2016 has been a very difficult year for the nation’s big banks, including Wells Fargo (NYSE: WFC) and JP Morgan Chase (NYSE: JPM), which both reported third-quarter earnings before the bell on Friday.
JP Morgan and Wells Fargo, the nation’s No. 1 and No. 3 respective banks by assets, have grappled with a number of headwinds this year. For example, global geopolitical risk reared its ugly head once again after the Brexit vote this summer. And, interest rates remain near historic lows in the U.S., which has suppressed their earnings power.
The market hates uncertainty, but this is a very uncertain period for JP Morgan and Wells Fargo. Here is a rundown of the good, the bad, and the ugly from the big banks’ earnings in the third quarter.
JP Morgan’s Stellar Quarter
It was a great quarter for JP Morgan across the board. JP Morgan earned $1.58 per share on $25.51 billion in revenue. Both figures handily beat analyst projections, which called for $1.39 of EPS and $24 billion of revenue.
All of its various business segments performed well last quarter. In consumer banking, average loans and deposits increased 19% and 11%, respectively. JP Morgan produced record profit in commercial banking, which soared 50% to $778 million. Investment bank revenue increased 16% year over year, and reached its highest third-quarter revenue ever.
Going forward, JP Morgan should benefit from higher interest rates. The Fed raised interest rates last December, which was the first rate hike in nearly a decade. This propelled 6% growth in net interest income. It is widely expected that the Fed will hike rates again before the end of 2016, which will serve as an additional catalyst next year.

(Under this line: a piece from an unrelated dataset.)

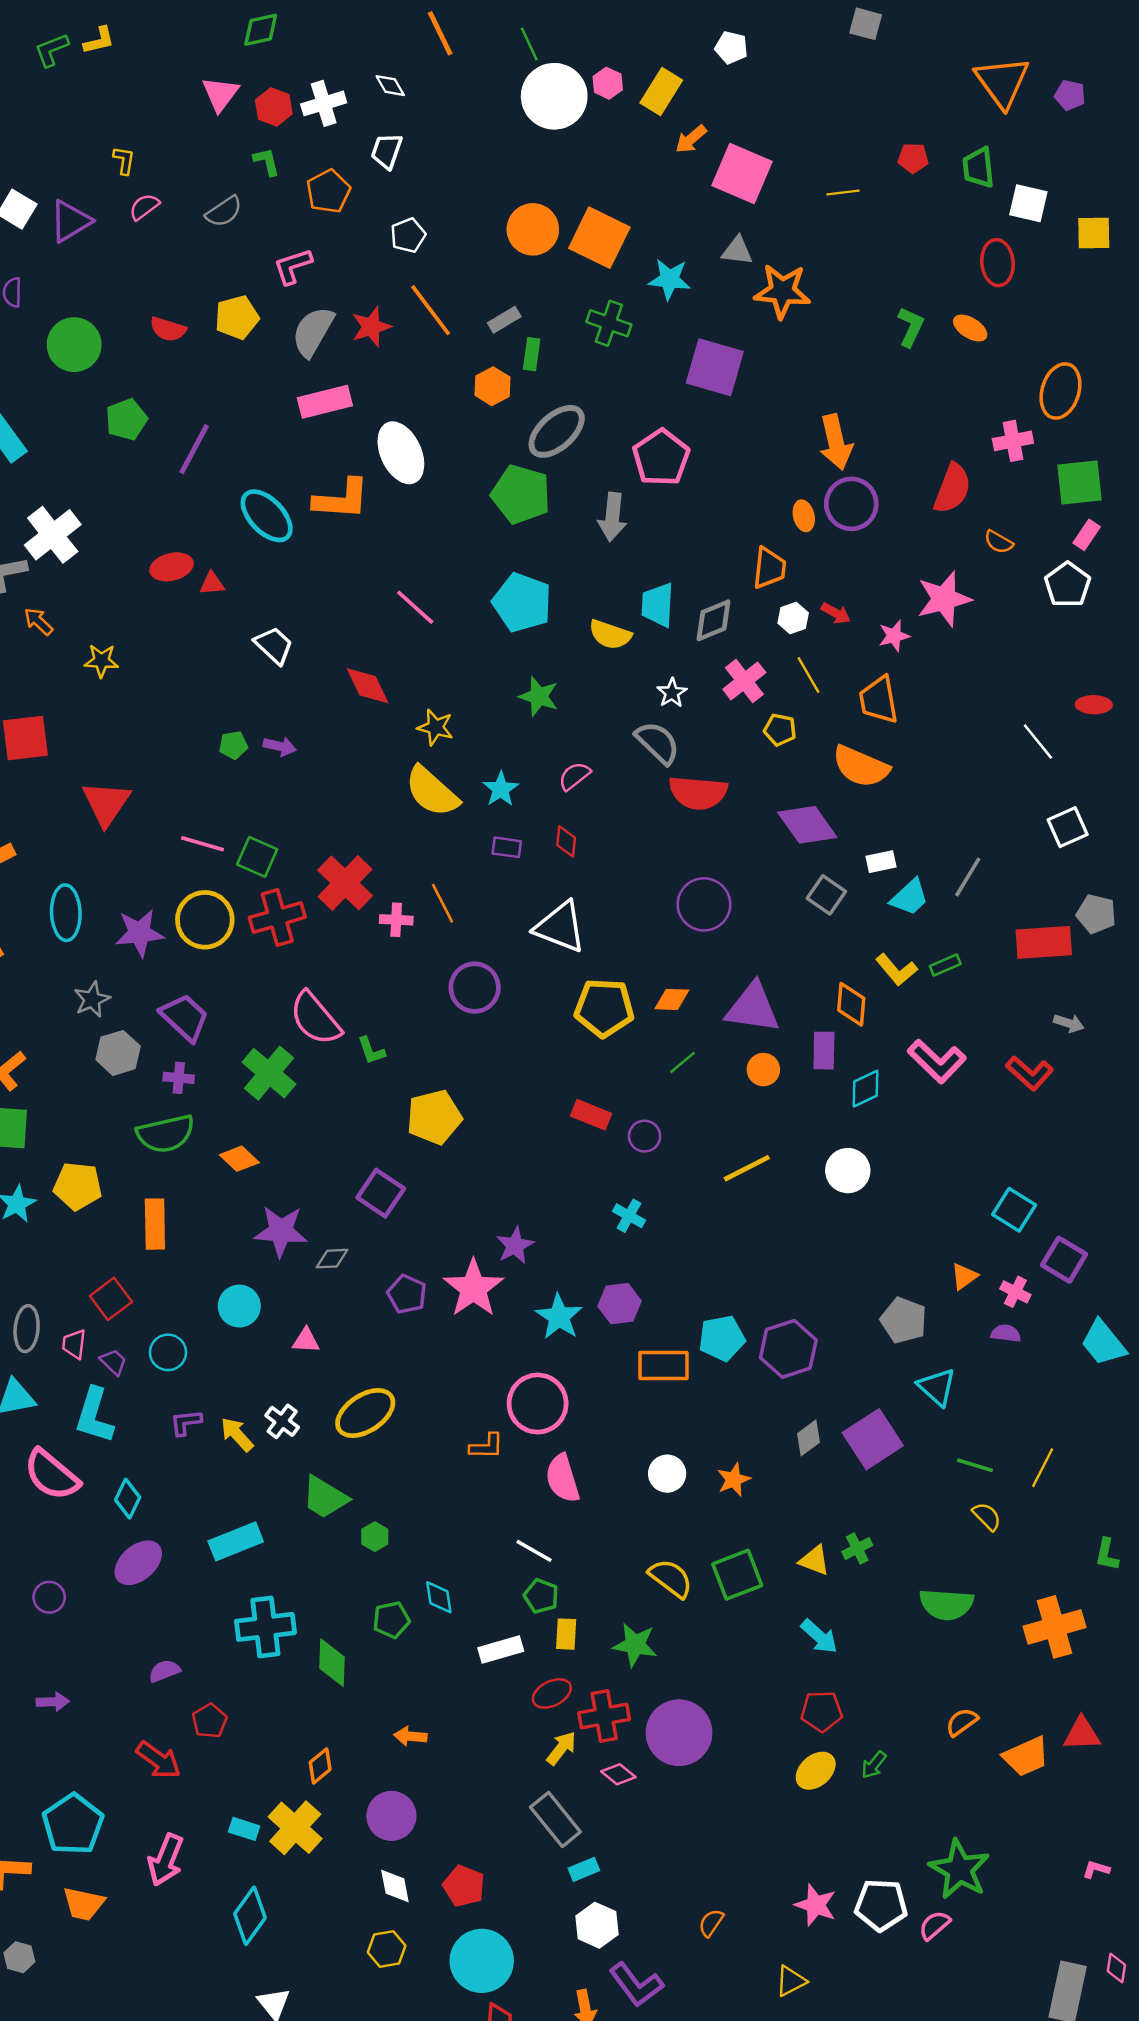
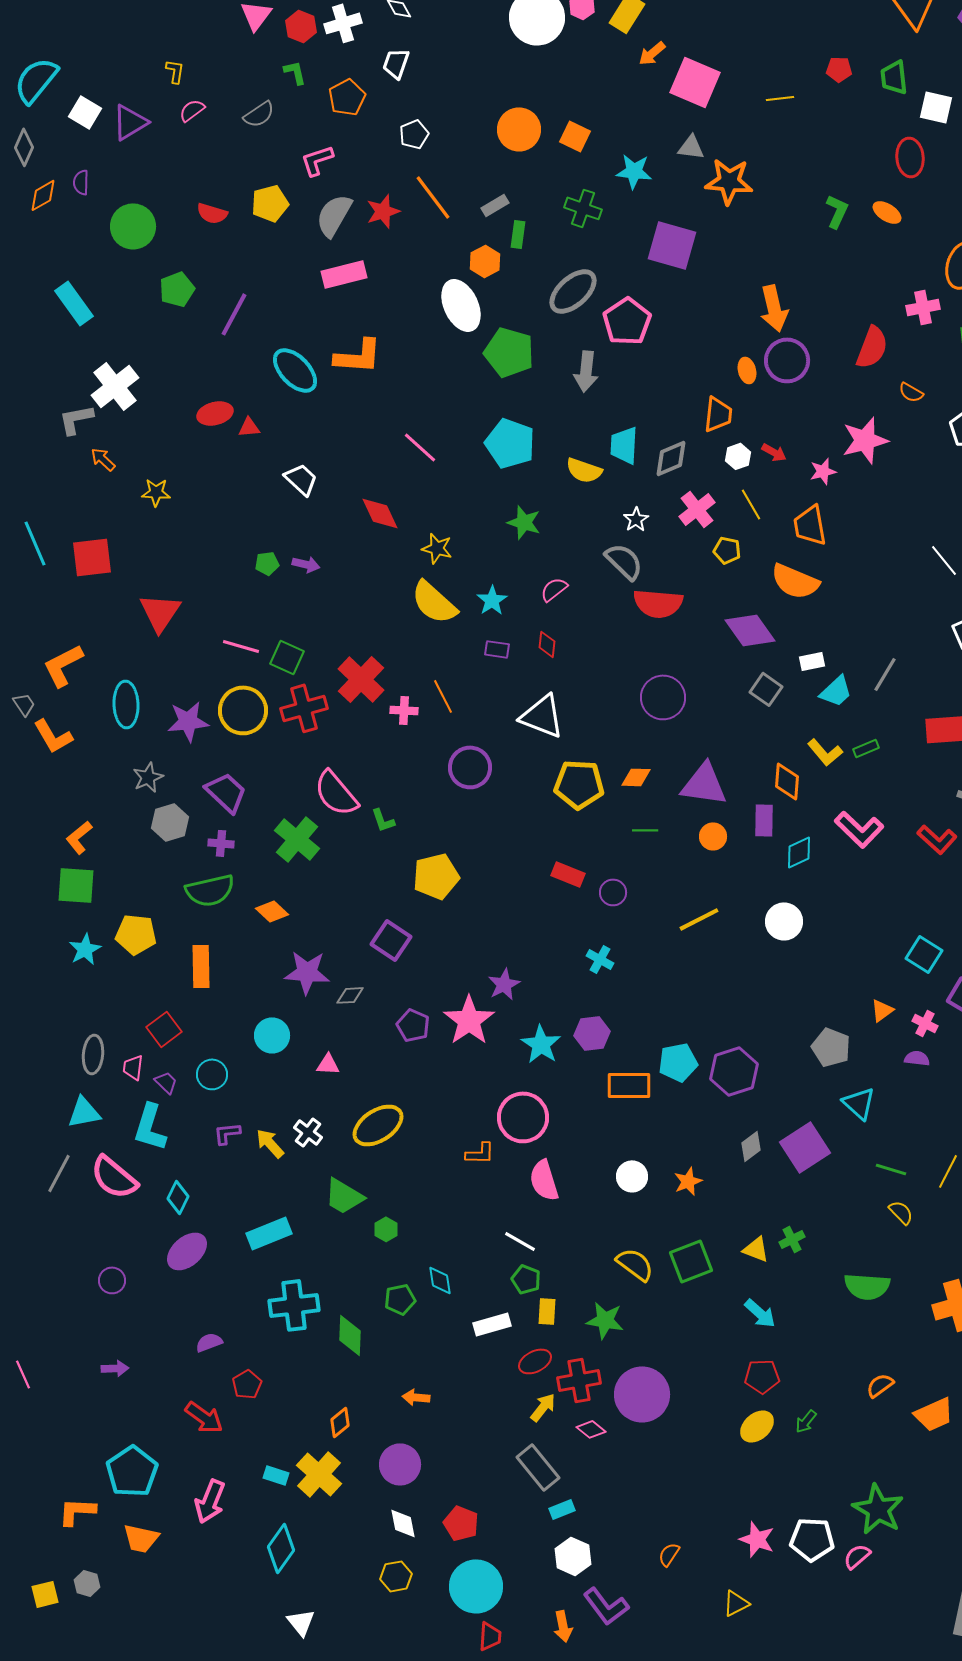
orange square: (599, 238) -> (575, 136), size x0.6
gray ellipse: (557, 431) -> (573, 291), moved
white ellipse: (401, 453) -> (461, 305), moved
green line: (683, 1062) -> (645, 830), turned 40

Why Wells Fargo May Have a Tough Road Ahead
Like JP Morgan, Wells Fargo delivered a beat on both the top and bottom lines. But its performance was much less impressive than JP Morgan’s. Wells Fargo reported $1.03 of earnings per share for the third quarter, which beat analyst expectations by just $0.02 per share. Revenue of $22.3 billion also barely beat expectations, by $100 million.

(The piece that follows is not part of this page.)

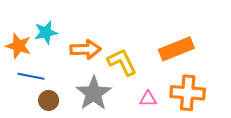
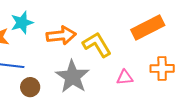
orange cross: (188, 93) -> (162, 68), size x0.7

The good news for investors is that Wells Fargo continues to generate strong growth in loans and deposits, which were up 7% and 5%, respectively. The reason for this is the improving health of the U.S. consumer. The labor market is firming, and home prices are rising across many parts of the country. With low gas prices, the U.S. consumer is enjoying rising levels of discretionary income.
Meanwhile, Wells Fargo’s “ghost account” scandal looms large and could negatively impact its earnings results in future quarters. Last quarter, Wells Fargo was hit with a $185 million fine after employees created millions of new accounts for customers. This was done without customers’ approval, and it eventually cost the CEO his job.

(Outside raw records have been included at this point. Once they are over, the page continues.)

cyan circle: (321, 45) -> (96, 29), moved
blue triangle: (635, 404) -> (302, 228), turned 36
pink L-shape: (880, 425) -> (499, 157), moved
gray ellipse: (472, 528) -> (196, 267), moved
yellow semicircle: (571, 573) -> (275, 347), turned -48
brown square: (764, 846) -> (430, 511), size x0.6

Wells Fargo did not see much damage from this last quarter, but it is likely the impact will be felt for several quarters to come. Wells Fargo’s brand image has been significantly tarnished, which is probably why the stock price fell after reporting, even though the company beat on revenue and earnings.
Catalysts for Big Banks
Both JP Morgan and Wells Fargo should benefit from rising interest rates moving forward. That, along with the steady improvement in the U.S. economy, will be major catalysts for the two big banks in 2017 and beyond.
However, Wells Fargo faces significant headline risk from the recent scandal, which could limit its future growth.
The good news is that both stocks are cheap and reward shareholders with solid dividend yields. Both stocks exchange hands for roughly 11 times earnings, which is significantly cheaper than the S&P 500 P/E multiple of 20.
And, they are both above-average dividend stocks. Wells Fargo stock currently yields 3.4%, which is appreciably higher than the 2% average dividend yield in the S&P 500. For comparison, JP Morgan stock offers a 2.8% dividend yield.
The road ahead is likely to be bumpy for Wells Fargo, but assuming it recovers from its recent scandal over time, both bank stocks could be tempting buys for value and income investors.